Er is in alle grootere steden van Nederland een afdeeling van de R.K. Meisjesbescherming. Deze Vereeniging heeft reeds heel wat gedaan om ’t meisje voor de gevaren van de groote stad te waarschuwen en te behoeden. Het wordt gelukkig hoe langer hoe meer regel, dat een meisje, dat een dienst, een betrekking, een kosthuis zoekt in een grootere stad te voren inlichtingen vraagt bij de afdeeling der R.K. Meisjesbescherming, waarvan de adressen in bijna alle kerken zijn opgehangen. Maar door dien inlichtingsdienst zijn nog lang niet alle gevaren doeltreffend afgewend. Hoevelen komen te kort of te onverwacht in de stad, dan dat zij tijd of gelegenheid hebben, eerst eens te gaan naar het opgegeven adres van de Meisjesbescherming. Het zou te omslachtig wezen.

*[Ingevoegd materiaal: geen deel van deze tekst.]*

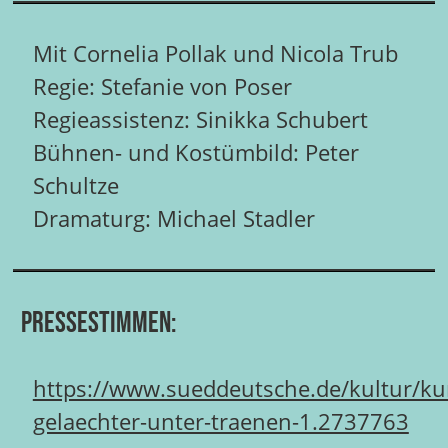
Mit Cornelia Pollak und Nicola Trub
Regie: Stefanie von Poser
Regieassistenz: Sinikka Schubert
Bühnen- und Kostümbild: Peter
Schultze
Dramaturg: Michael Stadler
Pressestimmen:
https://www.sueddeutsche.de/kultur/kur
gelaechter-unter-traenen-1.2737763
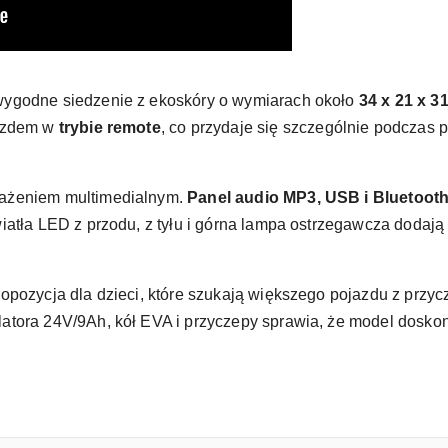
wygodne siedzenie z ekoskóry o wymiarach około
34 x 21 x 3
jazdem w
trybie remote
, co przydaje się szczególnie podczas
sażeniem multimedialnym.
Panel audio MP3, USB i Bluetoot
atła LED z przodu, z tyłu i górna lampa ostrzegawcza dodają 
opozycja dla dzieci, które szukają większego pojazdu z prz
latora 24V/9Ah, kół EVA i przyczepy sprawia, że model doskon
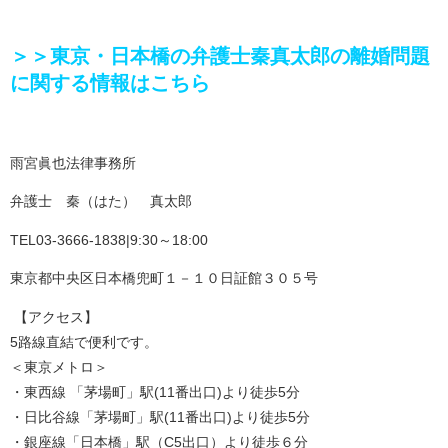
＞＞東京・日本橋の弁護士秦真太郎の離婚問題
に関する情報はこちら
雨宮眞也法律事務所
弁護士 秦（はた） 真太郎
TEL03-3666-1838|9:30～18:00
東京都中央区日本橋兜町１－１０日証館３０５号
【アクセス】
5路線直結で便利です。
＜東京メトロ＞
・東西線 「茅場町」駅(11番出口)より徒歩5分
・日比谷線「茅場町」駅(11番出口)より徒歩5分
・銀座線「日本橋」駅（C5出口）より徒歩６分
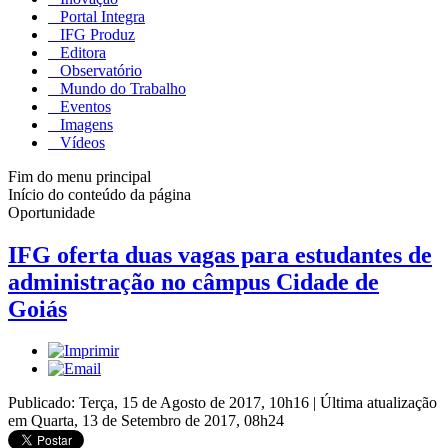
Portal Integra
IFG Produz
Editora
Observatório
Mundo do Trabalho
Eventos
Imagens
Vídeos
Fim do menu principal
Início do conteúdo da página
Oportunidade
IFG oferta duas vagas para estudantes de
administração no câmpus Cidade de
Goiás
Publicado: Terça, 15 de Agosto de 2017, 10h16
|
Última atualização
em Quarta, 13 de Setembro de 2017, 08h24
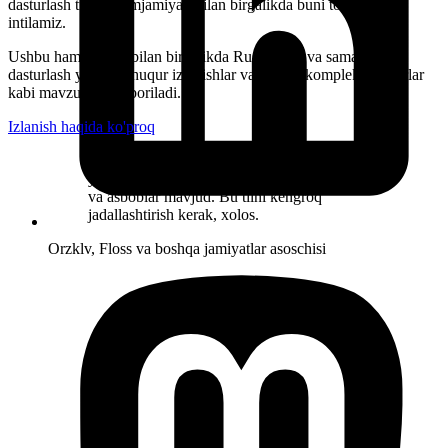
dasturlash tili va hamjamiyati bilan birgalikda buni to'g'irlashga
intilamiz.
Ushbu hamjamiyat bilan birgalikda Rust da tez va samarali
dasturlash yozish, chuqur izlanishlar va hamda kompleks dasturlar
kabi mavzular olib boriladi.
Izlanish haqida ko'proq
Rustda biron dasturni muvaffaqiyatli
yozish uchun deyarli hamma kerakli dastur
va asboblar mavjud. Bu tilni kengroq
jadallashtirish kerak, xolos.
Orzklv
,
Floss va boshqa jamiyatlar asoschisi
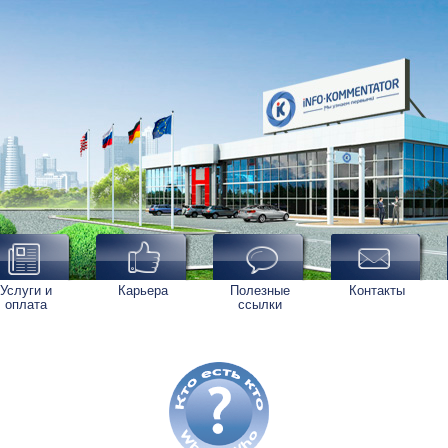
Услуги и
Карьера
Полезные
Контакты
оплата
ссылки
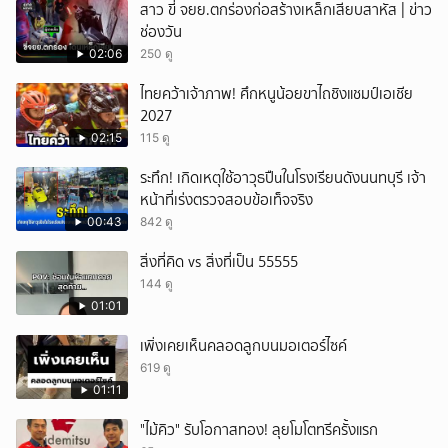
สาว ขี่ จยย.ตกร่องก่อสร้างเหล็กเสียบสาหัส | ข่าว
ช่องวัน
02:06
250 ดู
ไทยคว้าเจ้าภาพ! ศึกหนูน้อยขาไถชิงแชมป์เอเชีย
2027
02:15
115 ดู
ระทึก! เกิดเหตุใช้อาวุธปืuในโรงเรียนดังนนทบุรี เจ้า
หน้าที่เร่งตรวจสอบข้อเท็จจริง
00:43
842 ดู
สิ่งที่คิด vs สิ่งที่เป็น 55555
144 ดู
01:01
เพิ่งเคยเห็นคลอดลูกบนมอเตอร์ไซค์
619 ดู
01:11
"ไม้คิว" รับโอกาสทอง! ลุยโมโตทรีครั้งแรก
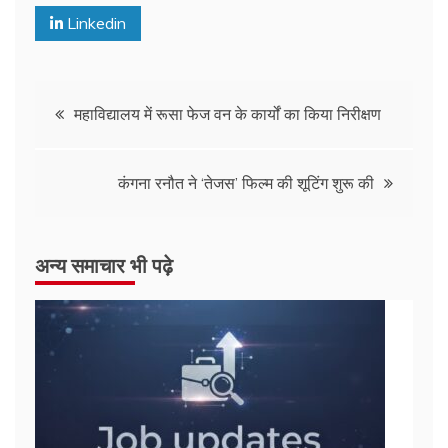
Linkedin
महाविद्यालय में रूसा फेज वन के कार्यों का किया निरीक्षण
कंगना रनौत ने ‘तेजस’ फिल्म की शूटिंग शुरू की
अन्य समाचार भी पढ़े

Voor dezen is de inlichtingsdienst naar de Stations verplaatst. Daar toch komen de eerste moeilijkheden, schuilen de eerste gevaren, kunnen het meest doeltreffend de gevaren worden voorkomen. En wie zoo nu en dan te Nijmegen met een trein aankomt, ziet daar een dame loopen, met een band om haar arm in de geel-witte kleuren. Het is de dame van de R.K. Meisjesbescherming, tot wie elk meisje zich vrij wenden kan om inlichtingen omtrent de plaatsen, waarheen het zou willen gaan.

Dat is geen ijdele demonstratie.

Dat is geen verkapte reclame voor de Meisjesbescherming.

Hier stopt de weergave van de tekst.